More losses by troubled bond insurer MBIA Inc (MBI.N) and mortgage insurers PMI Group Inc PMI.N and Radian Group (RDN.N), which report on Monday, could pressure credit spreads after a month-and-half rally.
This would hit AIG, which over the last two quarters recorded about $20 billion of unrealized losses in a credit default swap portfolio linked to faltering U.S. residential mortgage-backed securities.
"Given the extent of AIG's exposures to the subprime market and the flagging performance of its mortgage business and risk of further mark-to-market losses in (its unit's) super senior credit portfolio, we expect that AIG spreads could widen by 20-30 basis points," if other insurers report subpar results, Barclays Capital analysts wrote in a report.
Investors should short AIG credit by buying its credit default swaps at current levels, Barclays Capital analysts said.
The cost to insure AIG's debt against default rose to 119 basis points on Friday, or $119,000 to insure $10 million of debt from around 99 basis points prior to the earnings announcement, according to Markit Intraday.
The credit default swaps traded as high as 256 basis points at the high of credit crisis on March 17 and narrowed to as low as 90 basis points on May 1.
The cost to insure AIG's debt is also rising because rating agencies said they may cut its ratings further if the insurer's plan to raise about $12.5 billion to shore up its balance sheet is not successful.

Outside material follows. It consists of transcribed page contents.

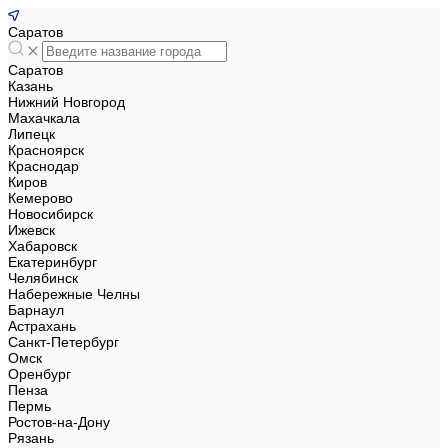
Саратов
Саратов
Казань
Нижний Новгород
Махачкала
Липецк
Красноярск
Краснодар
Киров
Кемерово
Новосибирск
Ижевск
Хабаровск
Екатеринбург
Челябинск
Набережные Челны
Барнаул
Астрахань
Санкт-Петербург
Омск
Оренбург
Пенза
Пермь
Ростов-на-Дону
Рязань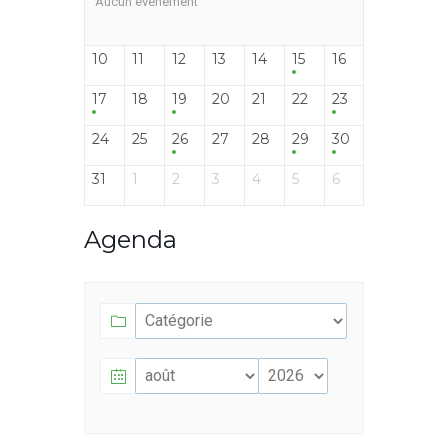
Aucun événement
10
11
12
13
14
15
16
17
18
19
20
21
22
23
24
25
26
27
28
29
30
31
1
2
3
4
5
6
Agenda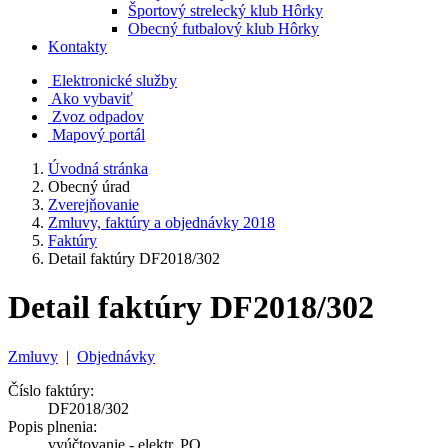
Športový strelecký klub Hôrky
Obecný futbalový klub Hôrky
Kontakty
Elektronické služby
Ako vybaviť
Zvoz odpadov
Mapový portál
Úvodná stránka
Obecný úrad
Zverejňovanie
Zmluvy, faktúry a objednávky 2018
Faktúry
Detail faktúry DF2018/302
Detail faktúry DF2018/302
Zmluvy
|
Objednávky
Číslo faktúry:
DF2018/302
Popis plnenia:
vyúčtovanie - elektr. PO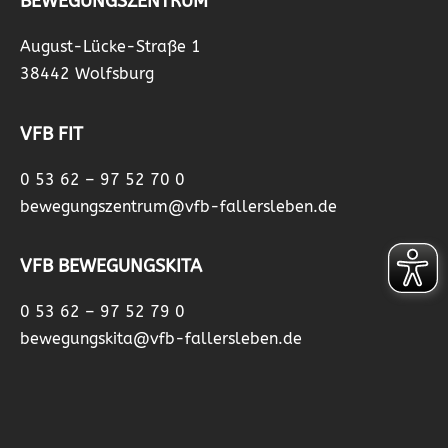
BEWEGUNGSZENTRUM
August-Lücke-Straße 1
38442 Wolfsburg
VFB FIT
0 53 62 – 97 52 70 0
bewegungszentrum@vfb-fallersleben.de
VFB BEWEGUNGSKITA
0 53 62 – 97 52 79 0
bewegungskita@vfb-fallersleben.de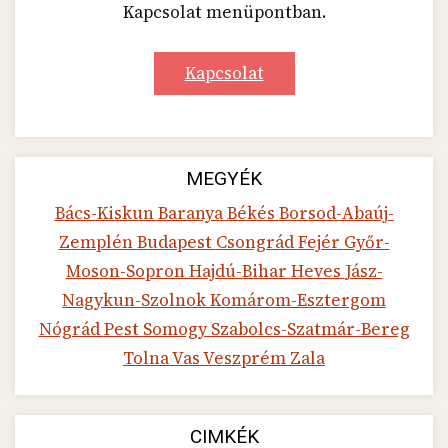
Kapcsolat menüpontban.
Kapcsolat
MEGYÉK
Bács-Kiskun
Baranya
Békés
Borsod-Abaúj-
Zemplén
Budapest
Csongrád
Fejér
Győr-
Moson-Sopron
Hajdú-Bihar
Heves
Jász-
Nagykun-Szolnok
Komárom-Esztergom
Nógrád
Pest
Somogy
Szabolcs-Szatmár-Bereg
Tolna
Vas
Veszprém
Zala
CIMKÉK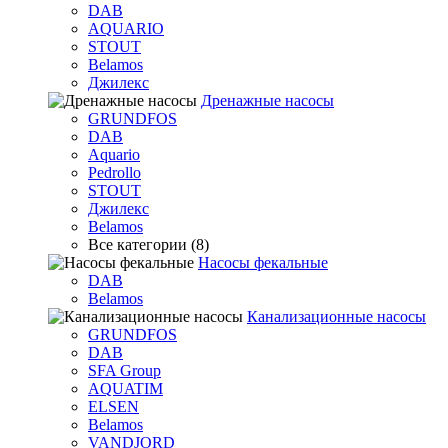
DAB
AQUARIO
STOUT
Belamos
Джилекс
Дренажные насосы
GRUNDFOS
DAB
Aquario
Pedrollo
STOUT
Джилекс
Belamos
Все категории (8)
Насосы фекальные
DAB
Belamos
Канализационные насосы
GRUNDFOS
DAB
SFA Group
AQUATIM
ELSEN
Belamos
VANDJORD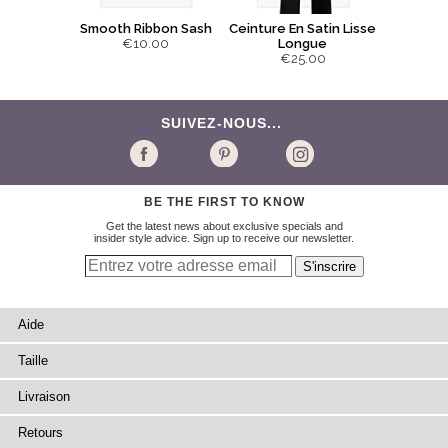
Smooth Ribbon Sash
Ceinture En Satin Lisse
€10.00
Longue
€25.00
SUIVEZ-NOUS...
BE THE FIRST TO KNOW
Get the latest news about exclusive specials and
insider style advice. Sign up to receive our newsletter.
Aide
Taille
Livraison
Retours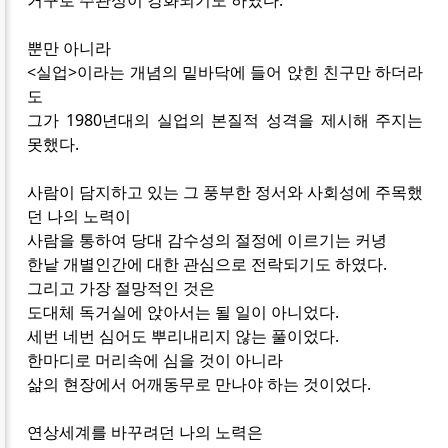
뿐만 아니라
<실업>이라는 개념의 밑바닥에 들어 앉힌 친구만 하더라
도
그가 1980년대의 실업의 본질적 성격을 제시해 주지는
못했다.
사람이 담지하고 있는 그 풍부한 정서와 사회성에 주목했
던 나의 노력이
사람을 통하여 당대 감수성의 절정에 이르기는 커녕
한낱 개별인간에 대한 관심으로 전락되기도 하였다.
그리고 가장 절망적인 것은
도대체 독거실에 앉아서는 될 일이 아니었다.
세번 네번 심어도 뿌리내리지 않는 풀이었다.
한마디로 머리속에 심을 것이 아니라
삶의 현장에서 어깨동무로 만나야 하는 것이었다.
연상세계를 바꾸려던 나의 노력은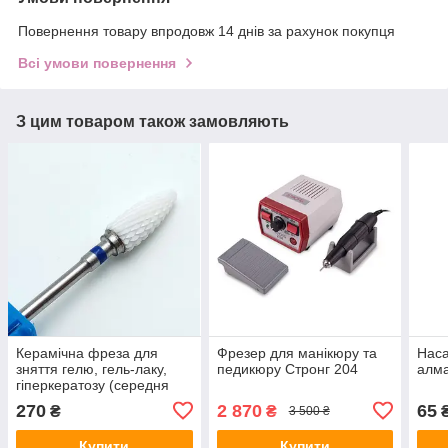
Повернення товару впродовж 14 днів за рахунок покупця
Всі умови повернення
З цим товаром також замовляють
Керамічна фреза для
Фрезер для манікюру та
Наса
зняття гелю, гель-лаку,
педикюру Стронг 204
алма
гіперкератозу (середня
насічка)
270
2 870
65
₴
₴
3 500 ₴
Купити
Купити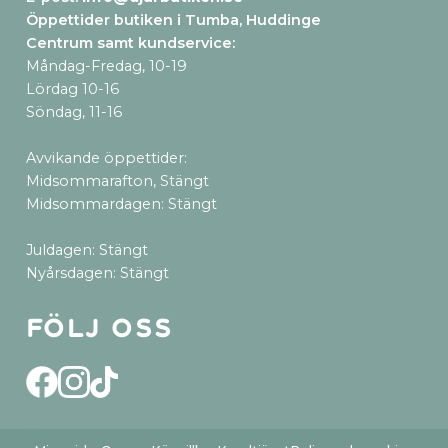
Öppettider butiken i Tumba, Huddinge
Centrum samt kundservice
:
Måndag-Fredag, 10-19
Lördag 10-16
Söndag, 11-16
Avvikande öppettider:
Midsommarafton, Stängt
Midsommardagen: Stängt
Juldagen: Stängt
Nyårsdagen: Stängt
Följ oss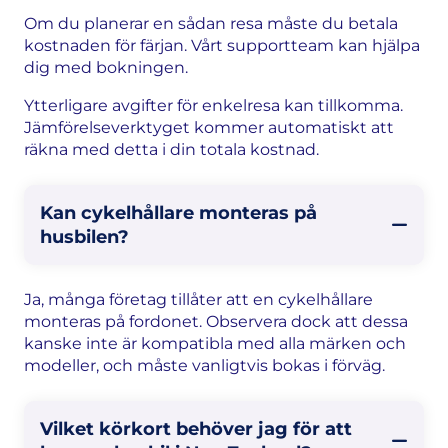
Om du planerar en sådan resa måste du betala
kostnaden för färjan. Vårt supportteam kan hjälpa
dig med bokningen.
Ytterligare avgifter för enkelresa kan tillkomma.
Jämförelseverktyget kommer automatiskt att
räkna med detta i din totala kostnad.
Kan cykelhållare monteras på
husbilen?
Ja, många företag tillåter att en cykelhållare
monteras på fordonet. Observera dock att dessa
kanske inte är kompatibla med alla märken och
modeller, och måste vanligtvis bokas i förväg.
Vilket körkort behöver jag för att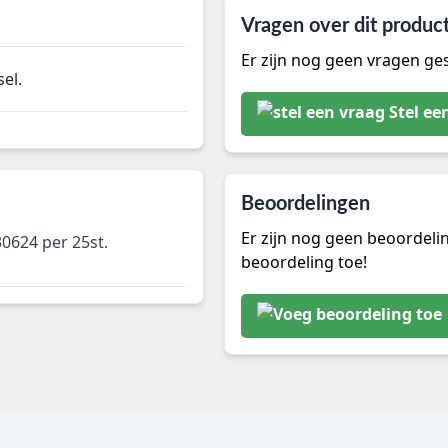
Vragen over dit produc
Er zijn nog geen vragen ges
el.
Stel ee
Beoordelingen
Er zijn nog geen beoordeli
0624 per 25st.
beoordeling toe!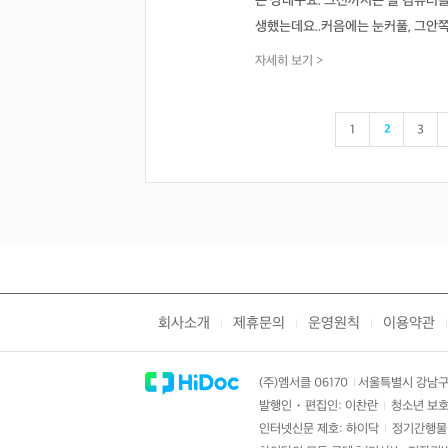
는 상태구요. 그전까지는 늘 컴퓨터
생했는데요..커음에는 눈커풀, 그안쪽으 
자세히 보기 >
1
2
3
회사소개
제휴문의
운영원칙
이용약관
|
|
|
|
(주)엠서클 06170
서울특별시 강남구 
|
발행인・편집인: 이찬란
청소년 보호
|
인터넷신문 제호: 하이닥
정기간행물 
|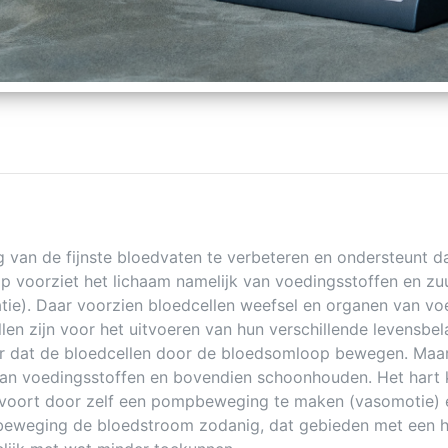
 van de fijnste bloedvaten te verbeteren en ondersteunt d
voorziet het lichaam namelijk van voedingsstoffen en zu
latie). Daar voorzien bloedcellen weefsel en organen van v
ellen zijn voor het uitvoeren van hun verschillende levensb
oor dat de bloedcellen door de bloedsomloop bewegen. Maa
n voedingsstoffen en bovendien schoonhouden. Het hart kan
 voort door zelf een pompbeweging te maken (vasomotie) 
 beweging de bloedstroom zodanig, dat gebieden met een h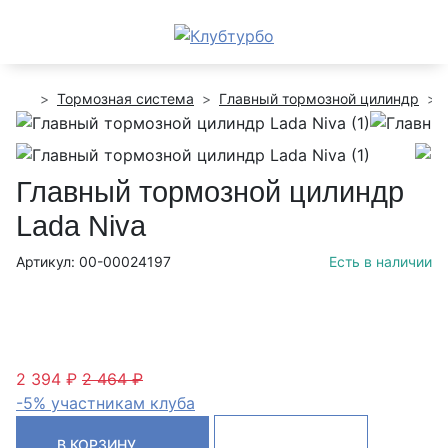
Тормозная система
Главный тормозной цилиндр
Главный тормозной цилиндр
Lada Niva
Артикул: 00-00024197
Есть в наличии
2 394 ₽
2 464 ₽
-5% участникам клуба
В КОРЗИНУ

Standard & Poor's and Fitch Ratings already cut its rating by one notch to "AA-minus," the fourth highest investment grade rating.
Moody's Investors Service on Friday said it may cut AIG by one or two notches because of persistent results volatility and concerns over the capital and liquidity levels of subsidiaries that hold mortgage-related positions.
AIG said the two rating agency downgrades will likely increase funding costs for some of its businesses and have required it to post $1.6 billion more in collateral. For details see [ID:nN09565485].
While the planned capital raising is marginally positive for bondholders, the insurer's weakened overall position may continue to pressure spreads.
"The new capital will provide an additional cushion for bondholders, but this benefit is canceled out by the fact that there is still uncertainty about AIG's ultimate exposure to realized losses on its super senior credit default swap portfolio," Gimme Credit analyst Kathleen Shanley said.
Shanley is maintaining a "deteriorating" credit score on AIG after the earnings announcement.
AIG's rising losses also raise concerns that the company has grown too big to effectively manage its risks.
"We believe that recent losses have increased pressure for a management shakeup or potential breakup of the company, which could exacerbate near-term credit pressure," CreditSights analysts Rob Haines and Joe Di Carlo wrote in a report.
"Until AIG is able to regain investor confidence in its business model and current management, we expect to see weakness in spreads," they added.